My wife is not blind, but I have run this identical scenario with her in case I have a heart attack or stroke or something.
Step 1: Put the car into neutral. Since the engine is still running, brakes and electronics will still work. Both our cars have typical automatic gear shifts and will go into neutral by simply pushing it forward out of drive.
Step 2: Activate emergency brake. Both our cars have mechanical handbrakes which are able to be activated from the center console. Some cars have e-brakes which are to the other side of the driver and cannot be reached by a passenger.
Step 3: Activate hazard flashers. Both of our cars hazard flasher switches are on the dash, and are reachable by the passenger, but our older truck had the switch on top of the steering column.
Step 4: Call 911 and hope for the best.
All of these should be possible in the majority of vehicles for most people who are legally blind, as long as they know where the controls are located. On the Ridgeline both the hazard and the gearshift are in those locations, I am not sure where the e-brake is located, most likely the driver footwell left side, so the passenger would not have access.
I am unsure if drivers safety aids will still function in N, but that is easy to test yourself.

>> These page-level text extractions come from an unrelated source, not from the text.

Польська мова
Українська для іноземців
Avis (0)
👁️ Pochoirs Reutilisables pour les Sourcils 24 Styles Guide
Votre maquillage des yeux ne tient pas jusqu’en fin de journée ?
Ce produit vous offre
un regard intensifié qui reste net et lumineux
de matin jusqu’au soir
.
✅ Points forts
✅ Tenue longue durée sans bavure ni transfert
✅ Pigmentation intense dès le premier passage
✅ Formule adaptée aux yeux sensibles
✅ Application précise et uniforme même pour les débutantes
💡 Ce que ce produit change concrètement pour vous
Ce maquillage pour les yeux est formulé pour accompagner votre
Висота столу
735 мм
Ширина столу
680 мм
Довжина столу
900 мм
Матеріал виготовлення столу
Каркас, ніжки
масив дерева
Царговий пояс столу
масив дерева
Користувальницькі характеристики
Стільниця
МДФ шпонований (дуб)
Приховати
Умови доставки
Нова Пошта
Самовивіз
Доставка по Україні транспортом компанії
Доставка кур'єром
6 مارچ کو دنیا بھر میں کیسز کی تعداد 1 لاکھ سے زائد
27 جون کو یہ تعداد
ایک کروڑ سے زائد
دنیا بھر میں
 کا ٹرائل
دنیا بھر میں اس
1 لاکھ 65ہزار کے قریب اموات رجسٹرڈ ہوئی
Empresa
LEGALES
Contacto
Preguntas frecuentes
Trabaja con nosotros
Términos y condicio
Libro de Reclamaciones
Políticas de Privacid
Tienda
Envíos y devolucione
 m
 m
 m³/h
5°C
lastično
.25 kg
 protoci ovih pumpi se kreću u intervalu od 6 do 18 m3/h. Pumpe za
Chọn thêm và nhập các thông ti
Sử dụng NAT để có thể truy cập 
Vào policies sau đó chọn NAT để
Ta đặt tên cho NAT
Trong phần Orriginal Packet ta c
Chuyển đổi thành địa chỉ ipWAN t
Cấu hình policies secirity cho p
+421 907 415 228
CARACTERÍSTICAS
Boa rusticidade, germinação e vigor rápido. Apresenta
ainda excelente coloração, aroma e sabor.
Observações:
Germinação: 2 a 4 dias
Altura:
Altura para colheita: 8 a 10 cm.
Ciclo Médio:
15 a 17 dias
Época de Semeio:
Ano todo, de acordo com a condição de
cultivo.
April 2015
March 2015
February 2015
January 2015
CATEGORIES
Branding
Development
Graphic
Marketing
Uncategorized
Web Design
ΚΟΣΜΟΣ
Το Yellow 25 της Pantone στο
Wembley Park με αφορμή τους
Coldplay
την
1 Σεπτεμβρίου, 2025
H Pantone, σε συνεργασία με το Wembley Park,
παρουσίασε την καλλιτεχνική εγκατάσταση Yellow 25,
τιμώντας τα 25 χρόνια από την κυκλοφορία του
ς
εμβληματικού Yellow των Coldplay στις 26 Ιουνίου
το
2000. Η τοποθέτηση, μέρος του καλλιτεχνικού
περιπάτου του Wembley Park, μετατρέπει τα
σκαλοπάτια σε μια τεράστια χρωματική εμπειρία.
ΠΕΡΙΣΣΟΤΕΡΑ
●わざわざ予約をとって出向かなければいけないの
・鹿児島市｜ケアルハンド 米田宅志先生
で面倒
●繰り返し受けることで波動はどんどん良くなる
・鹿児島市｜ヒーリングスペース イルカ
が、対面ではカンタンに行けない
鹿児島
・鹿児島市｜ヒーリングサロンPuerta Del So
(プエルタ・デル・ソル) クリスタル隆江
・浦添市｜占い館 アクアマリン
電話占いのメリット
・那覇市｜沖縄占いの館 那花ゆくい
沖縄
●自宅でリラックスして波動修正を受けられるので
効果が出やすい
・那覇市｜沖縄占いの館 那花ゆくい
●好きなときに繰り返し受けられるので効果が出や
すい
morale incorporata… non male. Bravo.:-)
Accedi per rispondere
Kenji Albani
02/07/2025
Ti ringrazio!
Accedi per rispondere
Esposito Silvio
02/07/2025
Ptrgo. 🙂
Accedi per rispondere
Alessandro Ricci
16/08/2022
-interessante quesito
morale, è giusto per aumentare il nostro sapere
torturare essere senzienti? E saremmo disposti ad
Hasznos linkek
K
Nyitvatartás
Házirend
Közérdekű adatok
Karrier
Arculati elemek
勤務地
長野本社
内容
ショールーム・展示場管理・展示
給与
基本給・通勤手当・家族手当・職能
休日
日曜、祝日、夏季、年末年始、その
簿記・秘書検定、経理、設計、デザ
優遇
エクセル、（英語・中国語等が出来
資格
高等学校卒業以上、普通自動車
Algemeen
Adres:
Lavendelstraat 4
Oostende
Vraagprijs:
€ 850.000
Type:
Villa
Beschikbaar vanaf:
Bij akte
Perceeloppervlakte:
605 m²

It would not be safe to attempt to put the car into park at high speed. Most likely the transmission would ignore that attempt for safety reasons, but if it did lock the park pawl it could cause an uncontrolled spin of the vehicle.
Edit to address comments on e-brake
Most cars on the road have an emergency brake that connects a cable to a drum brake on the rear axle, and some have an electronic "park brake" that is not an emergency brake.
For cars with a typical "hand brake" type emergency brake, these apply increasing brake force the harder they are pulled. A locking ratchet will keep the brake at that position until it is released. In my car, 1 click on the ratchet will not actually apply the brakes due to the free travel of the cable and mechanism, but it will turn on the brake lights. This is important because drivers behind you will have a visual cue as to your intentions before they can see the car is slowing down. Additional clicks on the ratchet provide increasing levels of brake force to the rear axle only, and allow safe and stable deceleration once you reach the correct click.
One of the reasons why hazard flashers is the 3rd step after neutral and brake, it that it is much faster to blindly slow the car down than it is to find the hazard flasher, a small button which may be flush with the dash. The time it takes to find the button, then slow down the car, may allow over 1000 feet of additional travel, potentially towards stopped or cross traffic.
For cars with electronic park brakes, some of them may work in an emergency. I think I tried that on a Mazda SUV, and it provided adequate brake force to slow the car down in a safe and stable manner. However not all cars may respond this way, you should be aware of how yours does ideally during a safe test drive at a dealer.